■ WHAT NEEDS TO BE DONE: Only the number is wanted: how many lines of these entries contain the word "every"?

■ EXTRACTED INFORMATION:
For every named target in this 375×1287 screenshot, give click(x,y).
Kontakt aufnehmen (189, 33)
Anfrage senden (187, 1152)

* * *

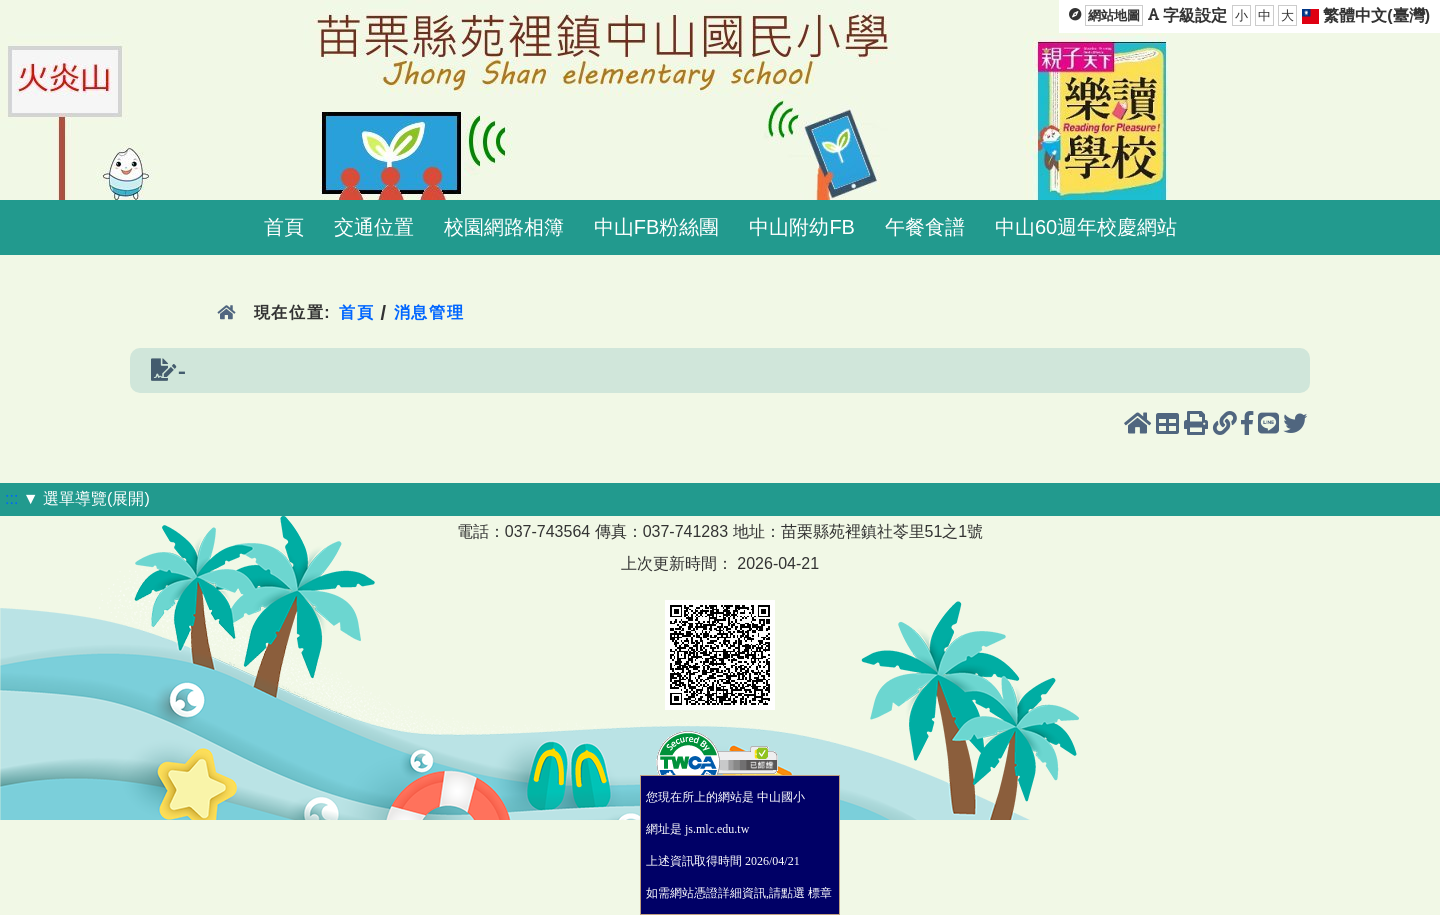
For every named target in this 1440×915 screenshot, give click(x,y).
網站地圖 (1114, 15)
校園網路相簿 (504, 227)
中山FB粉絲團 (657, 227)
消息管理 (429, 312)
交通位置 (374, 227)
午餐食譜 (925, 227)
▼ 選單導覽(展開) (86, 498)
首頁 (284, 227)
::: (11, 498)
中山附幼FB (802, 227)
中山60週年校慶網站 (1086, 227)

■ RESULT OF THE EXERCISE: 2